An Accounting Education

The first step to becoming an accountant is to earn a bachelor’s degree in accounting from a college or university. Accreditation may not be a requirement for state licensure, depending on the state in which the you plan to work. However, accreditation is required for additional certifications that could advance the accountant’s career. If you intend to apply for special certifications in the future you may want to select one of the more than 180 accounting programs accredited by the Association to Advance Collegiate Schools of Business (AACSB).

Undergraduate degree programs that prepare you to become a CPA require you to complete 150 semester hours of study rather than 120, according to the United States Bureau of Labor Statistics. That’s because state CPA requirements typically mandate that candidates complete the additional 30 semester hours of education. If you aspire to become a CPA you should expect to spend five years earning your undergraduate degree.

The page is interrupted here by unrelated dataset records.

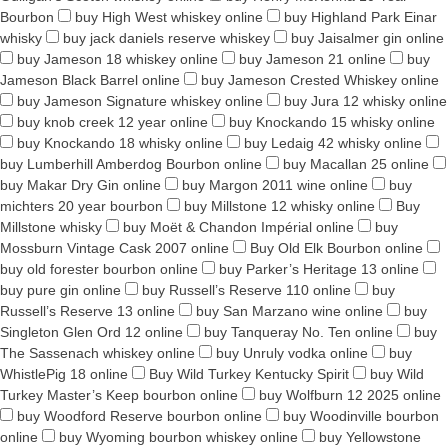
Bourbon
buy High West whiskey online
buy Highland Park Einar
whisky
buy jack daniels reserve whiskey
buy Jaisalmer gin online
buy Jameson 18 whiskey online
buy Jameson 21 online
buy
Jameson Black Barrel online
buy Jameson Crested Whiskey online
buy Jameson Signature whiskey online
buy Jura 12 whisky online
buy knob creek 12 year online
buy Knockando 15 whisky online
buy Knockando 18 whisky online
buy Ledaig 42 whisky online
buy Lumberhill Amberdog Bourbon online
buy Macallan 25 online
buy Makar Dry Gin online
buy Margon 2011 wine online
buy
michters 20 year bourbon
buy Millstone 12 whisky online
Buy
Millstone whisky
buy Moët & Chandon Impérial online
buy
Mossburn Vintage Cask 2007 online
Buy Old Elk Bourbon online
buy old forester bourbon online
buy Parker’s Heritage 13 online
buy pure gin online
buy Russell’s Reserve 110 online
buy
Russell’s Reserve 13 online
buy San Marzano wine online
buy
Singleton Glen Ord 12 online
buy Tanqueray No. Ten online
buy
The Sassenach whiskey online
buy Unruly vodka online
buy
WhistlePig 18 online
Buy Wild Turkey Kentucky Spirit
buy Wild
Turkey Master’s Keep bourbon online
buy Wolfburn 12 2025 online
buy Woodford Reserve bourbon online
buy Woodinville bourbon
online
buy Wyoming bourbon whiskey online
buy Yellowstone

To give themselves a further advantage in the job market, some students enroll in accelerated degree programs. In these programs you  earn both a bachelor’s and master’s degree upon completing five years of study. You also should take advantage of any opportunities you have to gain hands-on experience in accounting through internships with accounting firms.

The Path to a CPA License

In addition to five years of study and a bachelor’s degree, you must pass the American Institute of Certified Public Accountants (AICPA)’s four-part Uniform CPA Examination. You have 18 months from the time you pass the first part of the test to pass the remaining parts. Of course, these aspiring accountants don’t have to wait 18 months to begin working in their chosen field. You may get hired for entry-level or junior-level positions in accounting. Then their employer will often pay for the expense of taking the CPA exam. Even after you pass the CPA exam and receive the license from your state’s Board of Accountancy, you typically must still fulfill continuing education requirements to maintain your license.

Becoming an accountant and especially a CPA requires commitment to five years of study and the  completion of a long, multi-part exam. If you enjoy the mathematical, analytical and organizational challenges of accounting, though, the rewards of the profession are well worth this investment.

For the right candidate, work as an accountant can be as personally satisfying as it is profitable.